Beijing’s attempts to punish neighbouring Australia through trade for perceived intransigence over issues from the origin of COVID-19, to spying and human rights, has been noted in New Zealand. The percentage of New Zealand’s goods exports going to China dropped to 29% in the year to April from 31% in 2022, the first time since 2015 that the share of exports to China has dropped.
Wellington has historically taken a more conciliatory approach towards China than Australia or its other Five Eyes security partners. It signed an upgraded Free Trade Agreement during the pandemic and when former Prime Minister Jacinda Ardern met with President Xi Jinping in November last year, the Chinese leader noted New Zealand’s independent foreign policy.
But in recent years, New Zealand has become increasingly vocal on issues including human rights, the international rules based order and potential militarisation of the Pacific.
This month, it signed a joint statement of Western allies condemning economic coercion through trade.
“The heightened implication of the geopolitical landscape is huge,” said Mathew Talbot, general manager for Alliance, one of New Zealand’s largest beef and sheep meat exporters.
“Building of North Asia (markets) and the building of Southeast Asia (markets) is really, really crucial because it’s de-risks that dependency,” Talbot said.
After New Zealand signed on to a joint statement condemning economic coercion, without citing the agreement directly, Chinese Ambassador to New Zealand Wang Xiaolong tweeted: “More often than not, those that seek to sanction other countries to stunt their progress to no avail have only hurt themselves.”
He did not respond to a request for comment.
CALLS FOR DIVERSIFICATION
There is no expectation that New Zealand will stop selling to China.
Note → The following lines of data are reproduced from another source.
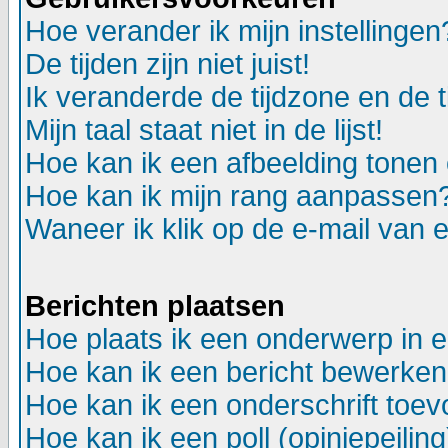
Hoe verander ik mijn instellingen
De tijden zijn niet juist!
Ik veranderde de tijdzone en de ti
Mijn taal staat niet in de lijst!
Hoe kan ik een afbeelding tonen
Hoe kan ik mijn rang aanpassen
Waneer ik klik op de e-mail van e
Berichten plaatsen
Hoe plaats ik een onderwerp in 
Hoe kan ik een bericht bewerken
Hoe kan ik een onderschrift toev
Hoe kan ik een poll (opiniepeili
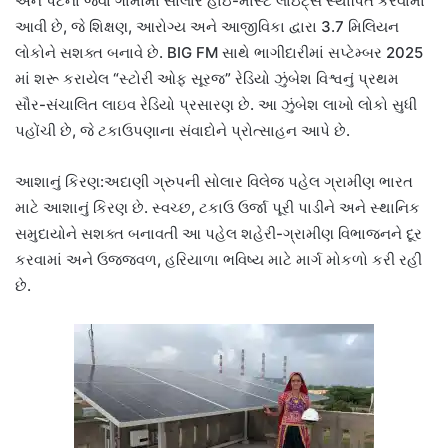
અને પટના જેવા ગામોમાં સોલાર હાઇ-માસ્ટ લાઇટ્સ સ્થાપિત કરવામાં
આવી છે, જે શિક્ષણ, આરોગ્ય અને આજીવિકા દ્વારા 3.7 મિલિયન
લોકોને સશક્ત બનાવે છે. BIG FM સાથે ભાગીદારીમાં સપ્ટેમ્બર 2025
માં શરૂ કરાયેલ “સ્ટોરી ઓફ સૂરજ” રેડિયો ઝુંબેશ વિશ્વનું પ્રથમ
સૌર-સંચાલિત લાઇવ રેડિયો પ્રસારણ છે. આ ઝુંબેશ લાખો લોકો સુધી
પહોંચી છે, જે ટકાઉપણાના સંવાદોને પ્રોત્સાહન આપે છે.
આશાનું કિરણ:અદાણી ગ્રુપની સોલાર વિલેજ પહેલ ગ્રામીણ ભારત
માટે આશાનું કિરણ છે. સ્વચ્છ, ટકાઉ ઉર્જા પૂરી પાડીને અને સ્થાનિક
સમુદાયોને સશક્ત બનાવતી આ પહેલ શહેરી-ગ્રામીણ વિભાજનને દૂર
કરવામાં અને ઉજ્જવળ, હરિયાળા ભવિષ્ય માટે માર્ગ મોકળો કરી રહી
છે.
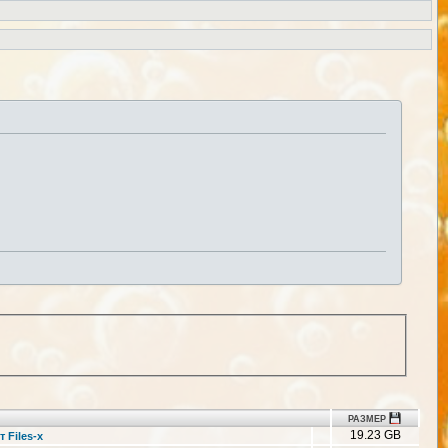
РАЗМЕР
19.23 GB
 Files-x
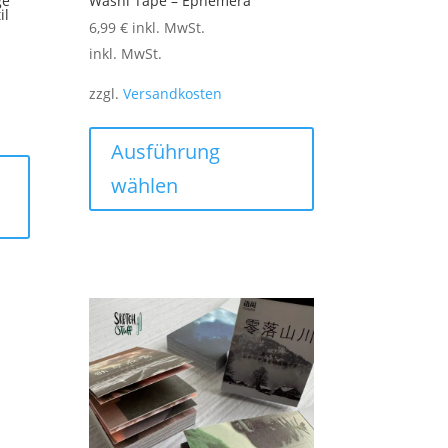
ge
Washi Tape – Ephemera
il
6,99
€
inkl. MwSt.
inkl. MwSt.
zzgl.
Versandkosten
Dieses
Produkt
Ausführung
weist
wählen
mehrere
Varianten
auf.
Die
Optionen
können
auf
der
Produktseite
gewählt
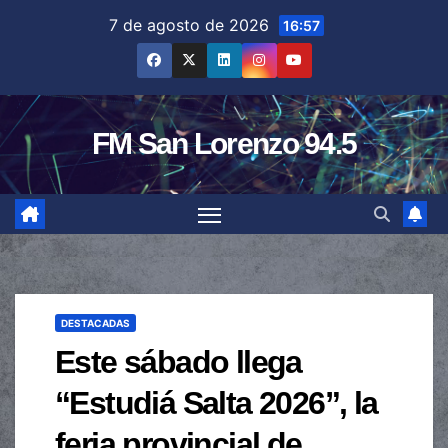
Saltar
7 de agosto de 2026
16:57
al
contenido
FM San Lorenzo 94.5
DESTACADAS
Este sábado llega
“Estudiá Salta 2026”, la
feria provincial de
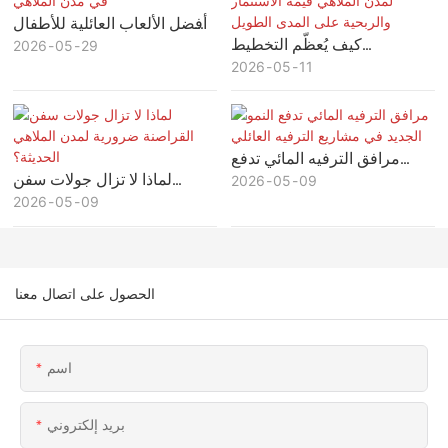
أفضل الألعاب العائلية للأطفال
كيف يُعظّم التخطيط
29
05
في مدن الملاهي
2026
11
05
الاستراتيجي لمدن الملاهي قيمة
2026
الاستثمار والربحية على المدى
الطويل
مرافق الترفيه المائي تدفع
لماذا لا تزال جولات سفن
09
05
النمو الجديد في مشاريع الترفيه
2026
09
05
القراصنة ضرورية لمدن
2026
العائلي
الملاهي الحديثة؟
الحصول على اتصال معنا
اسم
بريد إلكتروني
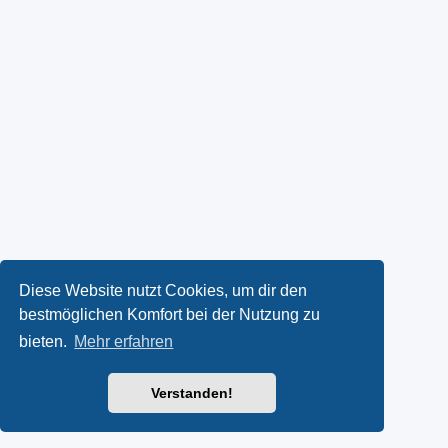
Diese Website nutzt Cookies, um dir den
bestmöglichen Komfort bei der Nutzung zu
bieten.
Mehr erfahren
Verstanden!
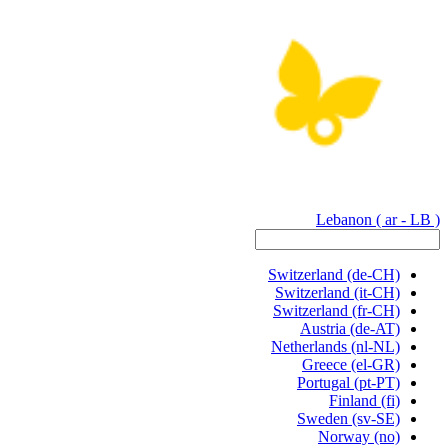
Lebanon
( ar - LB )
Switzerland
(de-CH)
Switzerland
(it-CH)
Switzerland
(fr-CH)
Austria
(de-AT)
Netherlands
(nl-NL)
Greece
(el-GR)
Portugal
(pt-PT)
Finland
(fi)
Sweden
(sv-SE)
Norway
(no)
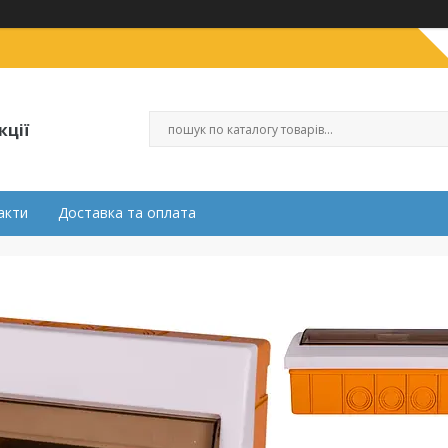
кції
акти
Доставка та оплата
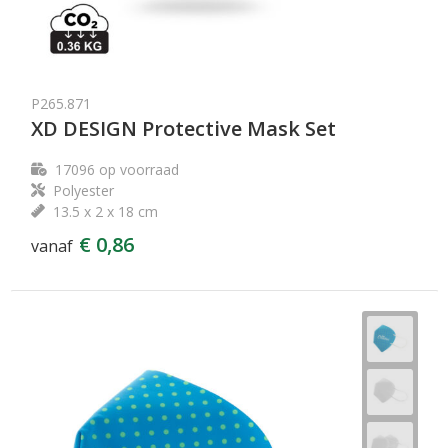
P265.871
XD DESIGN Protective Mask Set
17096
op voorraad
Polyester
13.5 x 2 x 18 cm
€ 0,86
vanaf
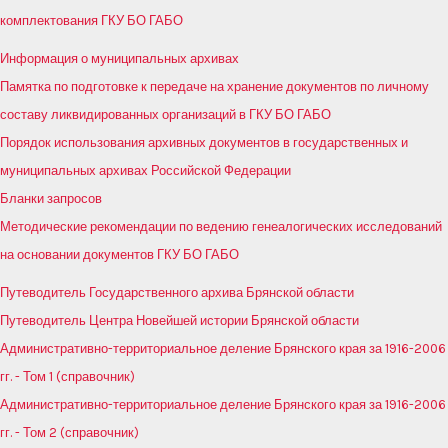
комплектования ГКУ БО ГАБО
Информация о муниципальных архивах
Памятка по подготовке к передаче на хранение документов по личному
составу ликвидированных организаций в ГКУ БО ГАБО
Порядок использования архивных документов в государственных и
муниципальных архивах Российской Федерации
Бланки запросов
Методические рекомендации по ведению генеалогических исследований
на основании документов ГКУ БО ГАБО
Путеводитель Государственного архива Брянской области
Путеводитель Центра Новейшей истории Брянской области
Административно-территориальное деление Брянского края за 1916-2006
гг. - Том 1 (справочник)
Административно-территориальное деление Брянского края за 1916-2006
гг. - Том 2 (справочник)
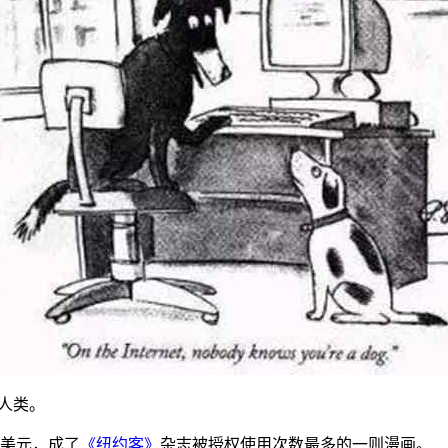
人类。
万美元，成了
《纽约客》
杂志被授权使用次数最多的一则漫画。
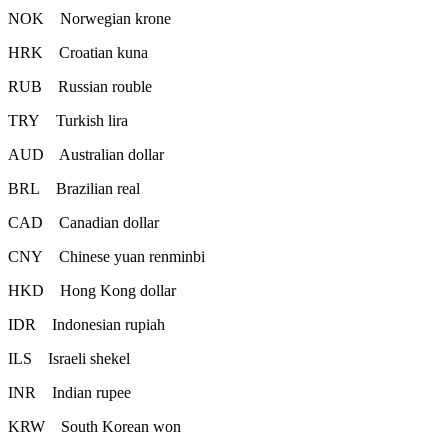
NOK Norwegian krone
HRK Croatian kuna
RUB Russian rouble
TRY Turkish lira
AUD Australian dollar
BRL Brazilian real
CAD Canadian dollar
CNY Chinese yuan renminbi
HKD Hong Kong dollar
IDR Indonesian rupiah
ILS Israeli shekel
INR Indian rupee
KRW South Korean won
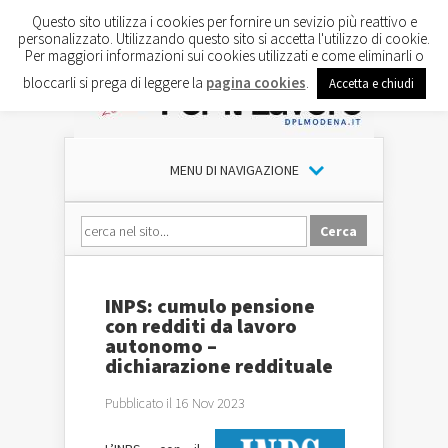
Questo sito utilizza i cookies per fornire un sevizio più reattivo e
personalizzato. Utilizzando questo sito si accetta l'utilizzo di cookie.
Per maggiori informazioni sui cookies utilizzati e come eliminarli o
bloccarli si prega di leggere la
pagina cookies
.
Accetta e chiudi
MENU DI NAVIGAZIONE
INPS: cumulo pensione
con redditi da lavoro
autonomo –
dichiarazione reddituale
Pubblicato il 16 Nov 2023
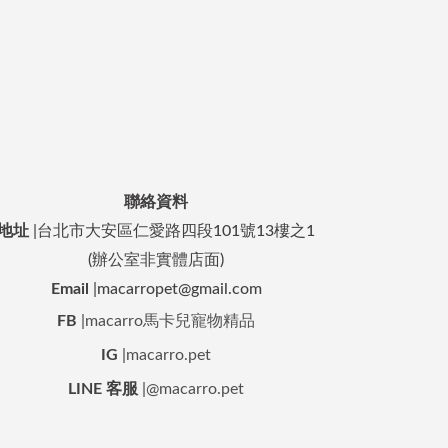
聯絡資料
地址
|台北市大安區仁愛路四段101號13樓之1
(辦公室非實體店面)
Email
|macarropet@gmail.com
FB
|
macarro馬卡兒寵物精品
IG
|
macarro.pet
LINE 客服
|
@macarro.pet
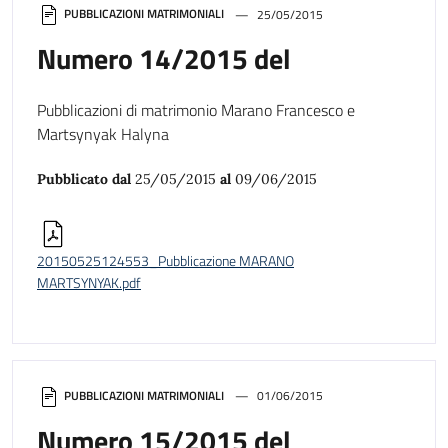
PUBBLICAZIONI MATRIMONIALI
25/05/2015
Numero 14/2015 del
Pubblicazioni di matrimonio Marano Francesco e
Martsynyak Halyna
Pubblicato dal
25/05/2015
al
09/06/2015
20150525124553_Pubblicazione MARANO
MARTSYNYAK.pdf
PUBBLICAZIONI MATRIMONIALI
01/06/2015
Numero 15/2015 del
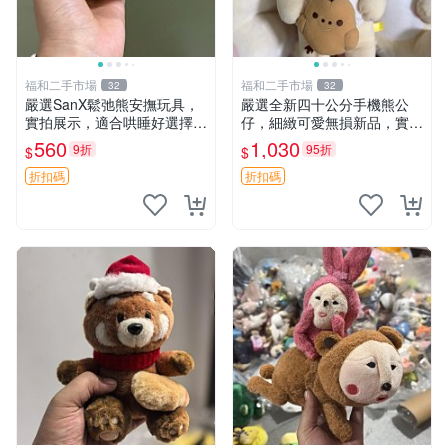
福和二手市場
福和二手市場
32
32
嚴選SanX鬆弛熊安撫玩具，
嚴選全新四十公分手機熊公
實拍展示，適合哄睡好選擇
仔，細緻可愛無損新品，實拍
電腦玩具 安撫用品
展現萌趣風采 潘朵拉 熊抱枕
560
1,030
9折
95折
$
$
折扣碼
折扣碼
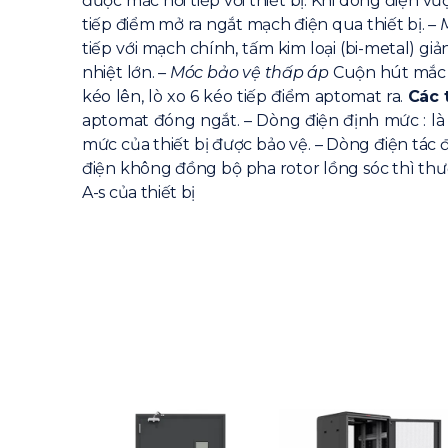
được mắc nối tiếp với thiết bị. Khi dòng điện v
tiếp điểm mở ra ngắt mạch điện qua thiết bị.
– 
tiếp với mạch chính, tấm kim loại (bi-metal) gi
nhiệt lớn.
– Móc bảo vệ thấp áp
Cuộn hút mắc s
kéo lên, lò xo 6 kéo tiếp điểm aptomat ra.
Các 
aptomat đóng ngắt. – Dòng điện định mức : là
mức của thiết bị được bảo vệ. – Dòng điện tác 
điện không đồng bộ pha rotor lồng sóc thì thườn
A-s của thiết bị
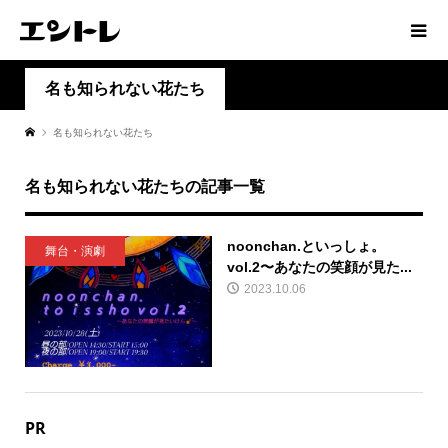
名も知られない花たち
名も知られない花たち
名も知られない花たちの記事一覧
noonchan.といっしょ。
舞台・演劇
vol.2〜あなたの笑顔が見た...
2023.10.06
PR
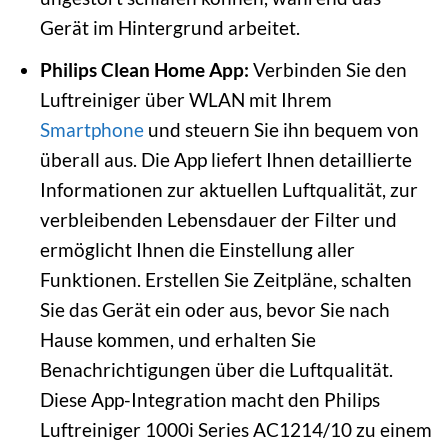
Gerät im Hintergrund arbeitet.
Philips Clean Home App:
Verbinden Sie den
Luftreiniger über WLAN mit Ihrem
Smartphone
und steuern Sie ihn bequem von
überall aus. Die App liefert Ihnen detaillierte
Informationen zur aktuellen Luftqualität, zur
verbleibenden Lebensdauer der Filter und
ermöglicht Ihnen die Einstellung aller
Funktionen. Erstellen Sie Zeitpläne, schalten
Sie das Gerät ein oder aus, bevor Sie nach
Hause kommen, und erhalten Sie
Benachrichtigungen über die Luftqualität.
Diese App-Integration macht den Philips
Luftreiniger 1000i Series AC1214/10 zu einem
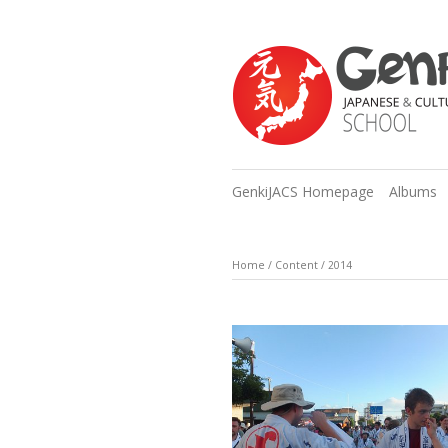
GenkiJACS Homepage
Albums
Home
/
Content
/
2014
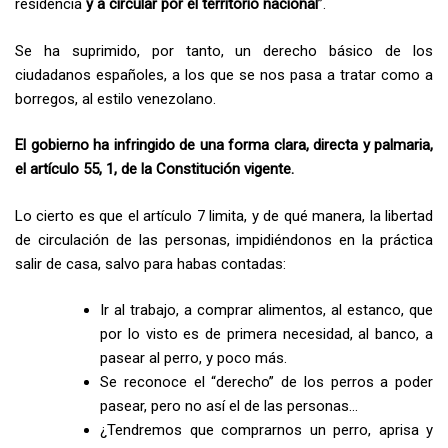
residencia
y a circular por el territorio nacional
”.
Se ha suprimido, por tanto, un derecho básico de los
ciudadanos españoles, a los que se nos pasa a tratar como a
borregos, al estilo venezolano.
El gobierno ha infringido de una forma clara, directa y palmaria,
el artículo 55, 1, de la Constitución vigente.
Lo cierto es que el artículo 7 limita, y de qué manera, la libertad
de circulación de las personas, impidiéndonos en la práctica
salir de casa, salvo para habas contadas:
Ir al trabajo, a comprar alimentos, al estanco, que
por lo visto es de primera necesidad, al banco, a
pasear al perro, y poco más.
Se reconoce el “derecho” de los perros a poder
pasear, pero no así el de las personas…
¿Tendremos que comprarnos un perro, aprisa y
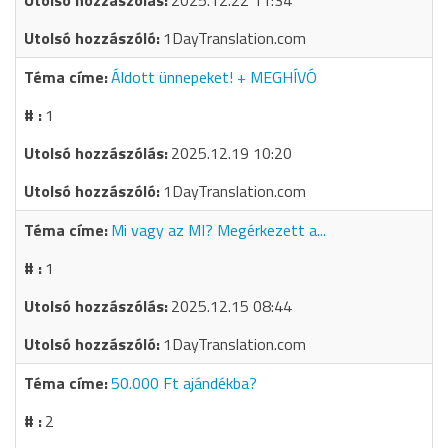
2025.12.22 11:34
1DayTranslation.com
Áldott ünnepeket! + MEGHÍVÓ
1
2025.12.19 10:20
1DayTranslation.com
Mi vagy az MI? Megérkezett a...
1
2025.12.15 08:44
1DayTranslation.com
50.000 Ft ajándékba?
2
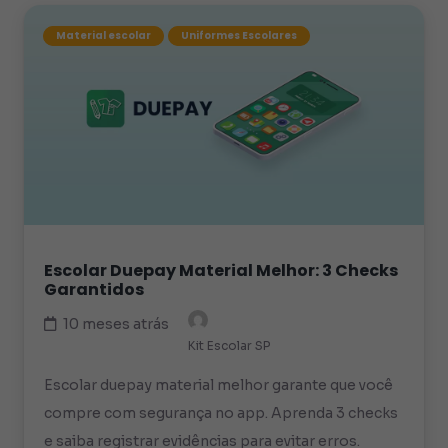
Material escolar
Uniformes Escolares
Escolar Duepay Material Melhor: 3 Checks
Garantidos
10 meses atrás
Kit Escolar SP
Escolar duepay material melhor garante que você
compre com segurança no app. Aprenda 3 checks
e saiba registrar evidências para evitar erros.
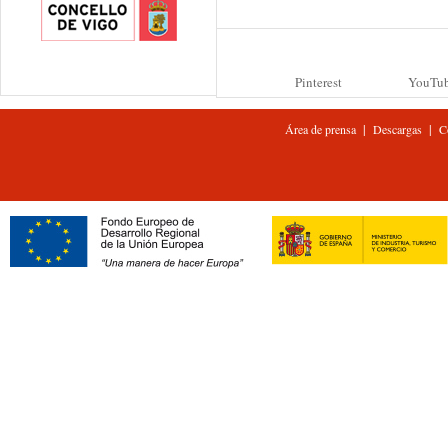
Pinterest
YouTu
|
|
Área de prensa
Descargas
C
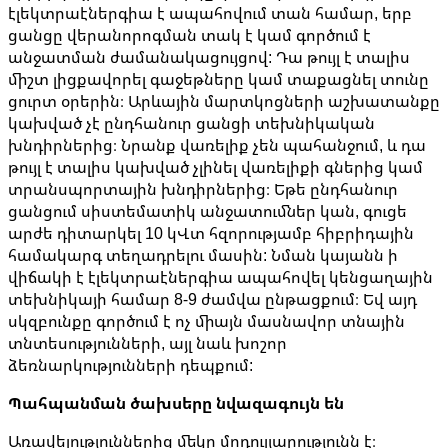
էլեկտրաէներգիա է ապահովում տան համար, երբ
ցանցը վերանորոգման տակ է կամ գործում է
անջատման ժամանակացույցով: Դա թույլ է տալիս
միշտ լիցքավորել գաջեթները կամ տաքացնել տունը
ցուրտ օրերին։ Արևային մարտկոցների աշխատանքը
կախված չէ ընդհանուր ցանցի տեխնիկական
խնդիրներից։ Նրանք վառելիք չեն պահանջում, և դա
թույլ է տալիս կախված չլինել վառելիքի գներից կամ
տրանսպորտային խնդիրներից։ Եթե ​​ընդհանուր
ցանցում սիստեմատիկ անջատումներ կան, գուցե
արժե դիտարկել 10 կՎտ հզորությամբ հիբրիդային
համակարգ տեղադրելու մասին: Նման կայանն ի
վիճակի է էլեկտրաէներգիա ապահովել կենցաղային
տեխնիկայի համար 8-9 ժամվա ընթացքում։ Եվ այդ
սկզբունքը գործում է ոչ միայն մասնավոր տնային
տնտեսությունների, այլ նաև խոշոր
ձեռնարկությունների դեպքում:
Պահպանման ծախսերը նվազագույն են
Առավելություններից մեկը մոդուլյարությունն է։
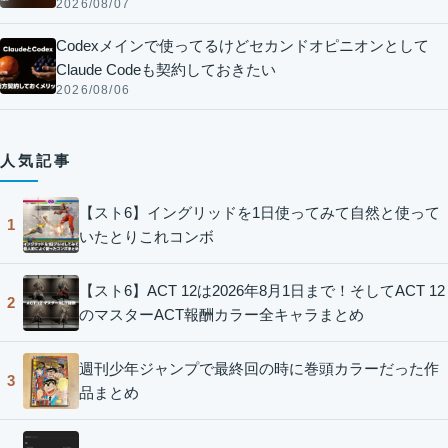
2026/08/07
Codexメインで使ってるけどセカンドオピニオンとして
Claude Codeも契約しておきたい
2026/08/06
人気記事
【スト6】イングリッドを1日使ってみて自然と使って
1
いたとりこれコンボ
【スト6】ACT 12は2026年8月1日まで！そしてACT 12
2
のマスターACT報酬カラー全キャラまとめ
週刊少年ジャンプで最終回の時に巻頭カラーだった作
3
品まとめ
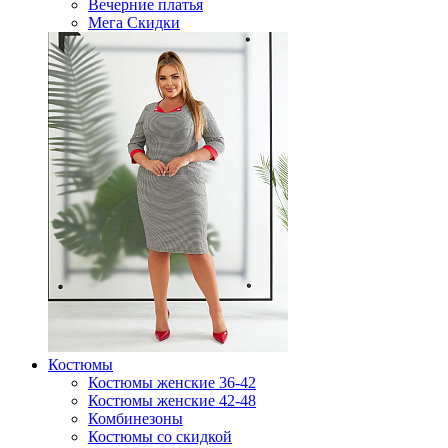
Вечерние платья
Мега Скидки
Костюмы
Костюмы женские 36-42
Костюмы женские 42-48
Комбинезоны
Костюмы со скидкой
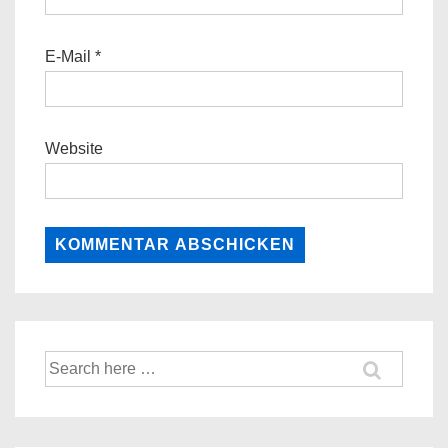
E-Mail
*
Website
Suche
nach:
China needs the food and fibre that New Zealand produces and is prepared to pay for it.
But calls for diversification are growing, driven on two fronts. Firstly, fears the market could become more challenging if geopolitical challenges heat up, but secondly, by a growing number of small companies that see markets in Australia and North America as offering better opportunities as they will pay for premium and sustainable products.
Hipkins, who heads to China on a trade mission for six days on Sunday, is aware of the need to seek new buyers.
The government has signed seven new or upgraded free trade agreements as “part of our really concerted effort to diversify our overall market shares,” Hipkins told media last week after announcing the trip.
At the same time, he said China was a valuable partner.
Twenty-nine businesses leaders from a range of sectors will accompany Hipkins, who also has visits with the President Xi Jinping, Premier Li Qiang, and the Chairman of the Standing Committee of the National People’s Congress Zhao Leji, on his visit.
“I think we’ll have a fairly broad ranging conversation (with Xi Jinping) … It’s an opportunity for me to underscore the importance of the New Zealand-China relationship,” said Hipkins on Monday at his weekly press briefing.
A Chinese embassy spokesperson said in an email the bilateral relationship has come a long way with many firsts created, greatly benefiting the two countries. They hoped the Hipkins visit would result in a deepening of mutual understanding and trust between the two countries.
“China is going to be a really, really fundamental trading partner for this country for the foreseeable future,” Pete Chrisp, chief executive of government funded international business development agency New Zealand Trade and Enterprise.
“But there is some hedging around other markets…The market diversification is driven by both the need to find premium consumers who are going to pay for sustainability credentials, but also they’ll be making their own geopolitical assessment and they’ll be doing the ‘China And’ not “China Or’ (strategy).”